Table Mountain hiking in Southeaster conditions – 15 September 2015

Cape Town’s four-seasons-in-a-day weather becomes even more erratic and capricious on Table Mountain, where the higher altitudes generate orographic weather that mostly operate independently from predictions ventured by the erudite folks at weather offices. Furthermore, the mountain’s expansive summit area give rise to micro-climates that further complicate weather-forecasting. Since weather conditions impact greatly on hiking Table Mountain, let’s take a brief look at a major Cape Town weather occurrence that can be predicted with an unpredictable measure of predictability: the famous, and equally notorious, Southeaster – the city’s prevailing summer wind.

As the name suggests, the Southeaster blows from the southeast, often for days on end, usually at gale-force speeds. Once believed to clear the city of the airborne bubonic flue, and nowadays doing a great job clearing the air of smog, it acquired the name of the Cape Doctor. It blows from around late October to late January, typically generating the Tablecloth, a bank of cloud that engulfs Table Mountain. Pretty from afar, the Tablecloth does not serve the needs and preferences of the average hiker. In wind- and cloudless conditions, Table Mountain hikes appear much more tame than in Southeaster conditions, when the wind moans around the rocks and dark cloud pours down from the summit. Seen as a scourge by most local hikers, the Southeaster possesses a few esoteric positives that most locals would dismiss with a wave of the hand. But annoying as the Southeaster may be, it forms an integral part of Table Mountain hiking as well as its formation.

In exactly what way does the Southeaster impact on Table Mountain hiking? The Tablecloth typically forms when the Southeaster blows, complicating route-finding and blotting out views; often also dampening the rock, creating slippery conditions. The cable car does not run in windy conditions, necessitating a walk-down – an extra 2 hours of hiking, and tougher than you think. Hiking against the wind, or across it, requires more balance. Routes that involve scrambling become harder and in some cases dangerous. The Southeaster allows for little conversation, so you’re hiking mute or with speech marked by monologue.

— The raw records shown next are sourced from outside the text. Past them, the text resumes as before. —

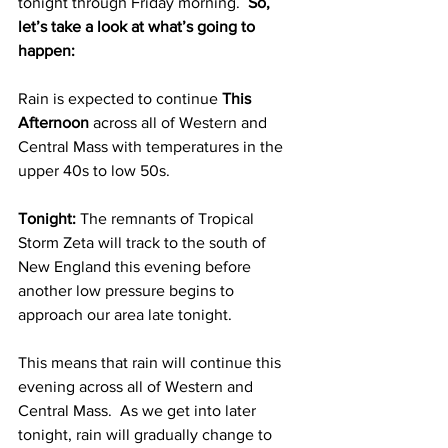
tonight through Friday morning.  
So, 
let’s take a look at what’s going to 
happen:
Rain is expected to continue 
This 
Afternoon 
across all of Western and 
Central Mass with temperatures in the 
upper 40s to low 50s.  
Tonight: 
The remnants of Tropical 
Storm Zeta will track to the south of 
New England this evening before 
another low pressure begins to 
approach our area late tonight.  
This means that rain will continue this 
evening across all of Western and 
Central Mass.  As we get into later 
tonight, rain will gradually change to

But since the Southeaster blows most days in summer, it makes sense to resign yourself to its impertinence and prepare adequately to maximize safety and enjoyment. Book your hike early in your stay to allow for spare days in the event of bad weather / Southeaster conditions. Start your hike early in the morning: the wind and cloud typically appear later in the day. Pack a warm layer of clothing and a rain-jacket. Know your route; if you don’t, go with someone who knows it well – or make use of a competent Table Mountain guide. Lastly, keep in mind that the Southeaster and Tablecloth form an integral part of the character of the mountain – so don’t curse it. You might lose your views, get your hair ruffled, forego the luxury of a cable car descent, get damp, hike with the unsteady gait of a Saturday-night drunk, but the mountain has its moods like all of us, and it’s not always pleasant. Besides, experiencing Table Mountain’s wild side – the landscape and atmosphere rendered otherworldly and foreboding and mystical by wild wind and scudding cloud – is nothing less than a privilege.